= Block (programming) =

Demarcated group of source code statements that run in sequence

In computer programming, a block of source code is a grouping of statements that execute in sequential order, top to bottom. The block structure is fundamental to structured programming, where control structures are formed with blocks. Syntactically, a block acts much like a single statement in that a control structure generally operates either on a single statement or a block.

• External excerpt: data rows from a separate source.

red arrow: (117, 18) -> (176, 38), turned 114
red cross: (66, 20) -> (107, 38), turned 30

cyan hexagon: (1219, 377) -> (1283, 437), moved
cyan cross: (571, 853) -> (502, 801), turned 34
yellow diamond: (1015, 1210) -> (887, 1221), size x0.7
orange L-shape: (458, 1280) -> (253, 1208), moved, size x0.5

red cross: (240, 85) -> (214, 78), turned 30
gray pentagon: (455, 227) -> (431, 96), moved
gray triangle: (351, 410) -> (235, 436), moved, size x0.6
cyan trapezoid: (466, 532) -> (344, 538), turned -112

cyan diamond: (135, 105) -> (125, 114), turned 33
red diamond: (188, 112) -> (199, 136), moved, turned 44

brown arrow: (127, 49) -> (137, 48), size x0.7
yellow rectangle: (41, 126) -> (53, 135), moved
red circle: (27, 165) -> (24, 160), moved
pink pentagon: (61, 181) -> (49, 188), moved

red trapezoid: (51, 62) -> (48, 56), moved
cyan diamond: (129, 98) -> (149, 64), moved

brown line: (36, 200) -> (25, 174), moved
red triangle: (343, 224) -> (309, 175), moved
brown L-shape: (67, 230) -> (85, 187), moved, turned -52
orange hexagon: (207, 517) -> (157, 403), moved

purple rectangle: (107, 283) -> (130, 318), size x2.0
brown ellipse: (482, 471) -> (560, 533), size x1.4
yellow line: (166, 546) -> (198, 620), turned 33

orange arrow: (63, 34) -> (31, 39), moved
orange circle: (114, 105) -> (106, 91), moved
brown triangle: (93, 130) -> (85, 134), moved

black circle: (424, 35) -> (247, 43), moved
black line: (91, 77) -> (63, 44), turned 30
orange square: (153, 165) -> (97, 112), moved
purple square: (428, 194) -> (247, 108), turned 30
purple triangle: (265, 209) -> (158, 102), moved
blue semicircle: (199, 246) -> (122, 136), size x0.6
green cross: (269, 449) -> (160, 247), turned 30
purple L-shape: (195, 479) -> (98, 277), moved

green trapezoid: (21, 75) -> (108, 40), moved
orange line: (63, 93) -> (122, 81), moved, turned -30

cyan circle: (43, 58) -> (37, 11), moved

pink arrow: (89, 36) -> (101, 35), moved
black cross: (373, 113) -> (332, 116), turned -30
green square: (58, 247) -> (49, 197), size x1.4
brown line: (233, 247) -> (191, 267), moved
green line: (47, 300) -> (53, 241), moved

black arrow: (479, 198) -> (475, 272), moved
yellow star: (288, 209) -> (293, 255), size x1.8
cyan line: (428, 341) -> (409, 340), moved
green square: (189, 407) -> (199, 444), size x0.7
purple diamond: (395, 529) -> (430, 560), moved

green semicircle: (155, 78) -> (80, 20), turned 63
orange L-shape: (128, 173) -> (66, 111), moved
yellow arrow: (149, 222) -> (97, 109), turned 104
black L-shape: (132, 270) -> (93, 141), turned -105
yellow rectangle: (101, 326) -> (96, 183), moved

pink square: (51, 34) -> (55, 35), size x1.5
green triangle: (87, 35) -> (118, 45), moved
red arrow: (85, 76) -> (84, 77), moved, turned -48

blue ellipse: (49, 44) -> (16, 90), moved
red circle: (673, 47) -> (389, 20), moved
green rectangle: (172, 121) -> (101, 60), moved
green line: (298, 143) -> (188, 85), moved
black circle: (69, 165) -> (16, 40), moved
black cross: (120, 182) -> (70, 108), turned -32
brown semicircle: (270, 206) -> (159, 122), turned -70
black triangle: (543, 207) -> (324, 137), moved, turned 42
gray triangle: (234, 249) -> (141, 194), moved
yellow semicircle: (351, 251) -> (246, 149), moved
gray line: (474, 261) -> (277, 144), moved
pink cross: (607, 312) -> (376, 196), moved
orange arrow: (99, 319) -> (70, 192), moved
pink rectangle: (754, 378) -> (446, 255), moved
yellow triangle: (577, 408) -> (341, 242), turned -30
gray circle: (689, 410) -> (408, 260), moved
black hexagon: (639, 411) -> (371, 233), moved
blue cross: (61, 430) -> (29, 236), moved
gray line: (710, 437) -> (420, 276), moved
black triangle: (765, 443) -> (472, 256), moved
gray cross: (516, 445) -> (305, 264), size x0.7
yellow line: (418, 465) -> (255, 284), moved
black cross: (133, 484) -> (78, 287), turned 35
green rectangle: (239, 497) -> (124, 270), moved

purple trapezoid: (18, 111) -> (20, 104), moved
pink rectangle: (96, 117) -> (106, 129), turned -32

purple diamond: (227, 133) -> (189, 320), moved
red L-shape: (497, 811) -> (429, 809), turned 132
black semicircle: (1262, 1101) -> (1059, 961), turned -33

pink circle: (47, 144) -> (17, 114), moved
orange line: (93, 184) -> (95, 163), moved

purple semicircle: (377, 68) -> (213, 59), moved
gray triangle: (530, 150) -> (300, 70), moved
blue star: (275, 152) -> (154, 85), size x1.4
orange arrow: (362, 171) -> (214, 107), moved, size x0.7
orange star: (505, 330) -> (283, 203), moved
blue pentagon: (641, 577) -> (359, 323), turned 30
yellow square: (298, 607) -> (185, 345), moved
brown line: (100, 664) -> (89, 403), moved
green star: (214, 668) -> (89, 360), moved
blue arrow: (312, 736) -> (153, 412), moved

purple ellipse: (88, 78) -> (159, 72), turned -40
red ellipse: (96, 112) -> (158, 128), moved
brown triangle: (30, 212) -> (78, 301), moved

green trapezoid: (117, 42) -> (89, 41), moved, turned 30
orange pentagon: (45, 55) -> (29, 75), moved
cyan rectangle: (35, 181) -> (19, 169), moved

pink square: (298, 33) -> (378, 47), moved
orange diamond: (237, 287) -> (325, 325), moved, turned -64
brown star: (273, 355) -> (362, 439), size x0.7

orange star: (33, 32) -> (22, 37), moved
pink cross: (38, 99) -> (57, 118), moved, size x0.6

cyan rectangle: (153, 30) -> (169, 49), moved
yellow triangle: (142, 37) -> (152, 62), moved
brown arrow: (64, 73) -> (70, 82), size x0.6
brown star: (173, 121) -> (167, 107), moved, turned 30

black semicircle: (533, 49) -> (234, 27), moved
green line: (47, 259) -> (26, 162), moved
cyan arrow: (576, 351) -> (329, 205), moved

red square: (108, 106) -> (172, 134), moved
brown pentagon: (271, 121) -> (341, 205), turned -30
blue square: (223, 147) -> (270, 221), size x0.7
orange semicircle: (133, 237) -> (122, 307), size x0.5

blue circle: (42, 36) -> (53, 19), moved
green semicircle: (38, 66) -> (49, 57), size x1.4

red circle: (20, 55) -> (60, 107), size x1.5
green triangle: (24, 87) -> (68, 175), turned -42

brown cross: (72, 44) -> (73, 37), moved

The nature of a block varies by programming language, but there are typical features. A block usually provides for visibility scope such that an identifier defined in a block is not visible in outer, containing blocks, but is visible in inner, nested blocks unless it is masked by an identifier with the same name. A block usually provides for lifetime scope such that resources associated with an identifier are partially or fully released when control flow reaches the end of the block in which the identifier was defined.

==History==
The block concept was developed in the 1950s during the development of the first autocodes, and was formalized in the Algol 58 and Algol 60 reports. Algol 58 introduced the notion of the "compound statement", which was related solely to control flow. The subsequent Revised Report which described the syntax and semantics of Algol 60 introduced the notion of a block and block scope, with a block consisting of " A sequence of declarations followed by a sequence of statements and enclosed between begin and end..." in which "[e]very declaration appears in a block in this way and is valid only for that block."

==Syntax==
A block is demarcated in code as a separate unit, but the syntax varies by language. Notable examples include:

- Curly braces
  C and many related languages delimit a block with { and }. In fact, this is the defining quality of a curly brace language.

- Indentation
  Python and Haskell use indentation to demarcate a block instead of delimiters as most languages do.

- Parentheses
  The batch file syntax uses ( and ).

- begin/end
  The ALGOL family generally delimits a block with the keywords begin and end; ALGOL 68 uses parentheses.

- Control verb reversed
  With ALGOL 68, then in Edsger W. Dijkstra's 1974 Guarded Command Language the conditional and iterative code block are alternatively terminated with the block reserved word reversed: e.g. if ~ then ~ elif ~ else ~ fi, case ~ in ~ out ~ esac and for ~ while ~ do ~ od.

- S-expression
  With a syntactic keyword such as prog or let as in the Lisp family.

==Limitations==
Some languages which support declarations in a block do not support all declarations. For instance, many C-related languages do not permit a function definition within a block. And unlike its ancestor Algol, Pascal does not support the use of blocks with their own declarations inside the begin and end of an existing block, only compound statements enabling sequences of statements to be grouped together in if, while, repeat and other control statements.

==Examples==
In the early days of computing, many languages such as FORTRAN IV and BASIC lacked block syntax except sometimes for rudimentary loop constructs. A conditional was encoded using the goto statement. In the following FORTRAN 66 code, the logical structure is less than clear due to the lack of blocks.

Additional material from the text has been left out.